Sintering works, and works well, but one drawback is that sintering requires a lot of heat and a lot of time—typically conditions of ~1,500ºC for several hours are required to sinter ceramics.

And in manufacturing, a lot of energy and a lot of time translates into higher costs.

Which is precisely why techniques such as cold sintering and field-assisted sintering techniques, such as flash sintering—which can drastically reduce processing times and temperatures—are extremely interesting to manufacturers and beyond.

Flash sintering uses an electric field to reduce ceramic processing times by about 50%—lowering the amount of energy required and speeding up the process to altogether reduce manufacturing costs.

We know that flash sintering works. We understand the process macroscopically. And although we have theories about the mechanisms that make flash sintering work—such as thermal runaway—the precise nanoscale and microscale phenomena that happen within ceramic materials during sintering are not well understood.

So a collaboration of researchers from Purdue University and beyond is using a $3 million grant to take an up close look at flash sintering in a massive effort to broaden applications of the technique. Using a combination of in situ and modeling techniques, the team is aiming to characterize the nano-and micro-scale events that happen during flash sintering in a variety of ceramic materials.

Haiyan Wang, Basil S. Turner Professor of Engineering in Purdue’s School of Materials Engineering, will lead the project, which also includes Edwin García and Xinghang Zhang from Purdue University; Amiya Mukherjee, distinguished professor of materials science and engineering at UC Davis; Thomas Tsakalakos, distinguished professor of materials science and engineering at Rutgers; Troy Holland, assistant professor of mechanical engineering at Colorado State University; and C. Stephen Hellberg, Noam Bernstein, and Steven Erwin, physicists at the Naval Research Laboratory.

The U.S. Office of Naval Research grant will fund the team’s study of flash sintering over the next four years.

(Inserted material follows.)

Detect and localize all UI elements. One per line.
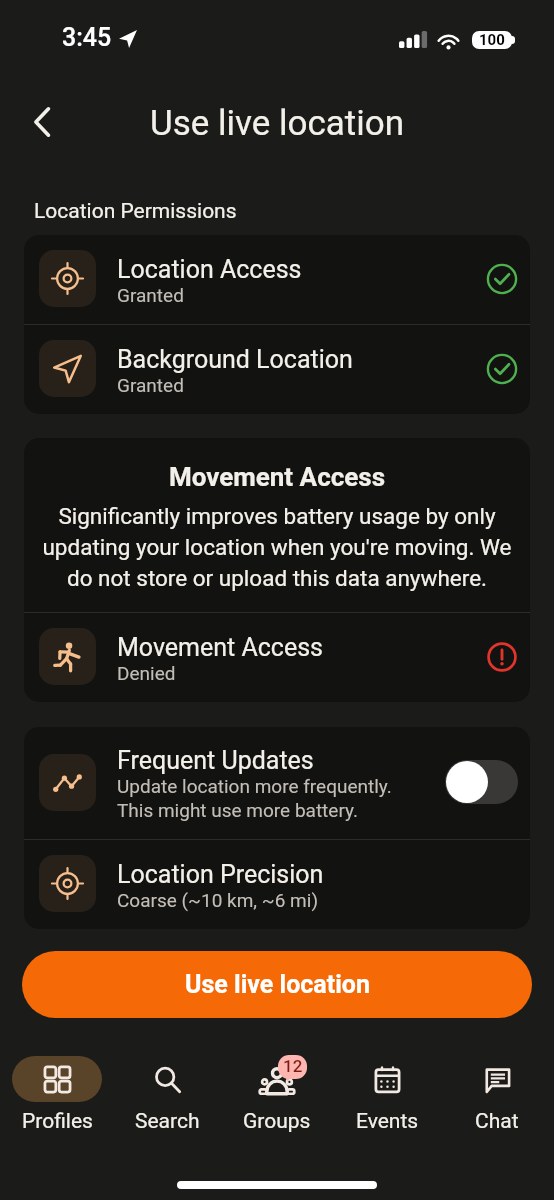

Haiyan Wang, center, reviews a TEM image with doctoral student Xuejing Wang, left, and postdoctoral research associate Jie Jian. Credit: Purdue University; Charles Jischke

“Our scope is to understand why within a matter of seconds and at such a low temperature you can facilitate sintering, which conventionally needs a much longer time at higher temperature,” Wang says in a Purdue press release. “Despite successful demonstrations of flash sintering, it remains poorly understood at the atomic scale.”

To get at those atomic scale details, the scientists will probe mechanical properties of ceramic materials during different sintering conditions. Using in situ methods to simulate what happens ex situ, the scientists will carefully dissect how an electrical field and heat affect a material’s microstructure during flash sintering.

Although Wang says there are various possibilities to explain how flash sintering works—such as Joule heating, ion transport, and dielectric breakdown—we don’t yet understand the fundamental mechanism or mechanisms of flash sintering.

In particular, some hypotheses suggest that grain boundary effects are key to flash sintering, so the team will precisely probe grain boundary dynamics during flash sintering using conventional TEM, in situ TEM, and in situ XTEM microscopy. Using these microscopy tools, the team will watch what happens in the ceramics’ crystal structure during sintering, using real-time video to capture the small scale of sintering.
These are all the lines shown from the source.